Items listed in a dataset

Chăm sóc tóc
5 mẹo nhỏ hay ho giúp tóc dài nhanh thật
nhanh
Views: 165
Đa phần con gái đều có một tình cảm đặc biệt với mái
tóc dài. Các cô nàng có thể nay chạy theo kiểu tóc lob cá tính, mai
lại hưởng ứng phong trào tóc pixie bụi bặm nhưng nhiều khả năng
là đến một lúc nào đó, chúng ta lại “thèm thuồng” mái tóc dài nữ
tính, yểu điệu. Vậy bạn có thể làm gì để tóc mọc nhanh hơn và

...

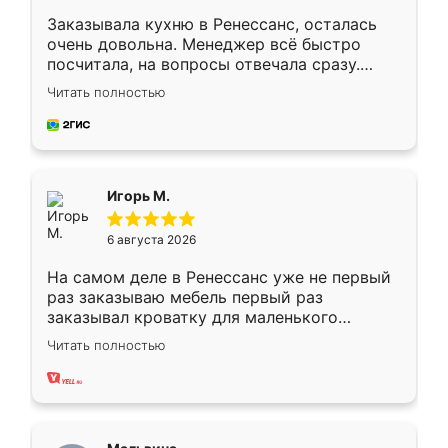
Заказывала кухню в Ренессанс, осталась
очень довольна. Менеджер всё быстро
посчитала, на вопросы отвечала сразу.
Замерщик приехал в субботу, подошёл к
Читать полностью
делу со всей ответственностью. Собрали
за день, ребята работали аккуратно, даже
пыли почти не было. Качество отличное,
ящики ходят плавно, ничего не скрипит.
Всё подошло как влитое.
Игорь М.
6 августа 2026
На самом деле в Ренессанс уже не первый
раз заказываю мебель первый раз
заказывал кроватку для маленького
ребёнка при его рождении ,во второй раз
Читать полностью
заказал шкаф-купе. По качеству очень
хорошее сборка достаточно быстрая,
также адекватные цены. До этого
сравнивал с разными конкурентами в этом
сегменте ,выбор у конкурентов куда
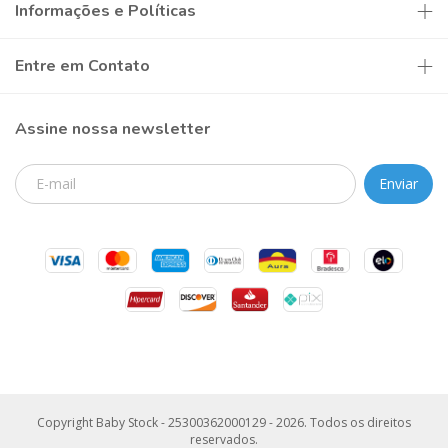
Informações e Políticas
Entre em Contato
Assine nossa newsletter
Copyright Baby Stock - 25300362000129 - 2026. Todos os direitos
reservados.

_TASK TO CARRY OUT:_ Scan the entries above for the line containing "Chăm sóc tóc", and copy it and all lines after it exactly, down to and including the line containing "tính, yểu điệu.".

_RESPONSE AREA:_
Chăm sóc tóc
5 mẹo nhỏ hay ho giúp tóc dài nhanh thật
nhanh
Views: 165
Đa phần con gái đều có một tình cảm đặc biệt với mái
tóc dài. Các cô nàng có thể nay chạy theo kiểu tóc lob cá tính, mai
lại hưởng ứng phong trào tóc pixie bụi bặm nhưng nhiều khả năng
là đến một lúc nào đó, chúng ta lại “thèm thuồng” mái tóc dài nữ
tính, yểu điệu. Vậy bạn có thể làm gì để tóc mọc nhanh hơn và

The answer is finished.